No one noticed the decaying walls, the rotting wood floors, the leaky roof, the fire and water damage, the badly cracked concrete walls, or the dangerously precarious support beams. City inspectors found the mechanical, electrical and plumbing systems to be totally inadequate. The entire warehouse was deemed uninhabitable. Because lawmakers only appropriated enough money to buy the building, there wasn't anything left to fix it.
Because the Flamenco Institute didn't want to move in to a dilapidated warehouse, the nonprofit simply backed out of the deal, telling the city thanks but no thanks. Just like that, the Spanish dance troupe moved its flashy costumes and spirited music elsewhere, sticking the city of Albuquerque with a useless, half-million-dollar, derelict warehouse.
Due to its total disrepair and lack of any redeeming qualities, the Flamenco dance studio that never was, was demolished last month. News 13's cameras were there.
As the walls come crumbling down, the final chapter on the legislatures' $500,000 boondoggle is written in the dust and the rubble.
"This property when it was originally purposed was in substandard condemned condition," said Perry, the city CAO. "It just became worse and worse, which obviously required the demolition and razing of the property ... We have to remove this type of blight and danger from the public community, which we will do. We'll complete the demolition, we'll surplus the property and sell it on the open market, returning any of those funds to the state of New Mexico."
The names of individual lawmakers who sponsored the Flamenco project is a legislative secret.
However, News 13 has learned nine lawmakers and former Gov. Bill Richardson used tax dollars to fund the Flamenco deal. Today, of the five legislators still in office, only McSorley voluntarily came forward to talk about the dead dance deal.

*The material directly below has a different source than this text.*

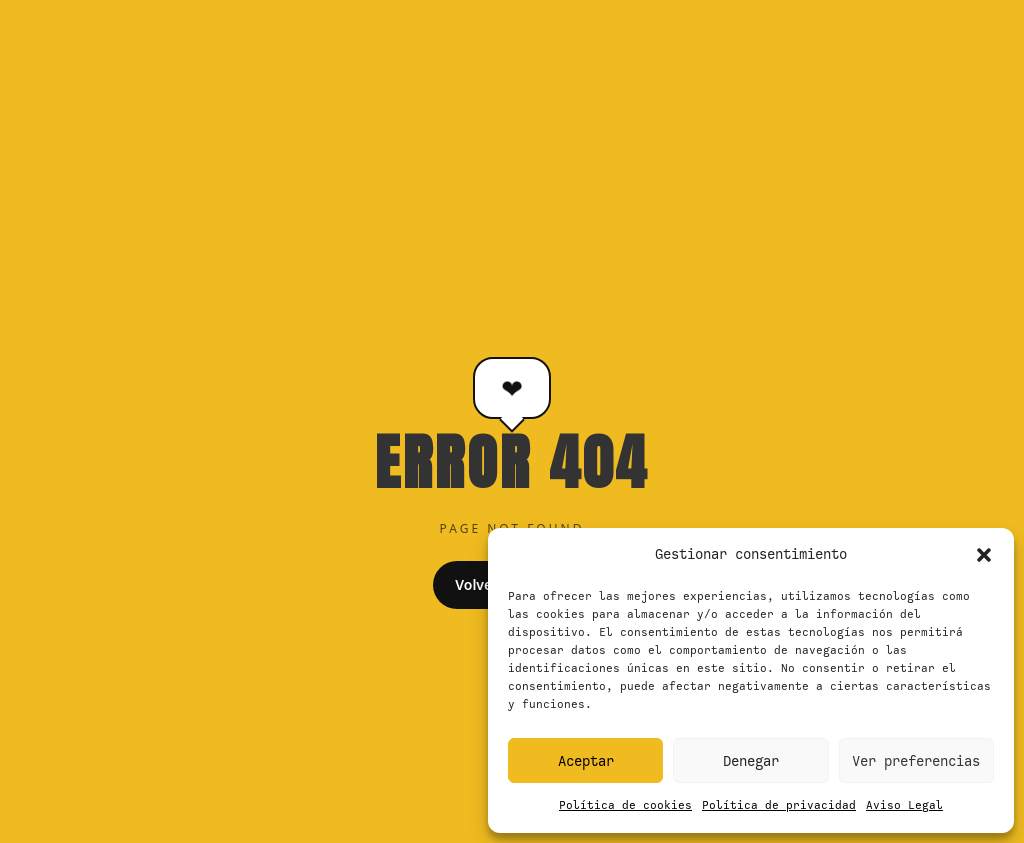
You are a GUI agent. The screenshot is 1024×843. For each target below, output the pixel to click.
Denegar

"Somebody along the line didn't do their due diligence in determining that the property and the money they were spending fit the reason for spending the money in the first place," he said. "When you appropriate money you expect people not to go out and buy a building that is on the verge of being condemned."
Senator Campos was not a sponsor of the Flamenco project. However, he has been a long-time advocate for change in how the Legislature spends tax dollars.
"It should not have been funded, and as a result what we have are a half a million dollars that were taxpayer resources that were not used in a proper fashion," Campos said. "Change needs to happen, and this project is a prime example why that change needs to happen and it needs to happen soon."
News 13 asked McSorley whether the taxpayers deserve an apology. His reply: "I think theres enough blame to go around to everybody, and I want to make sure that people understand I'm as guilty as anybody. I think the whole system owes taxpayers an apology."
Campos added: "It's disheartening. It's hurtful. Those are resources that could have gone into a child center. They are resources that could have gone into a senior citizens' center. They are resources that could have gone into a clinic that would provide good healthcare."
Perry's assessment: "I think the lesson is to carefully select projects that provide public critical infrastructure needs truly, to fully vet those projects and then ultimately to fully fund them so that we don't have a pile of rubble and a half million dollars wasted at the end of the day."
It cost the city of Albuquerque $55,000 to tear the building down and haul debris away. Today, it's all gone. A single faded sign and an empty lot are all that remain as a costly reminder of New Mexico's monument to waste.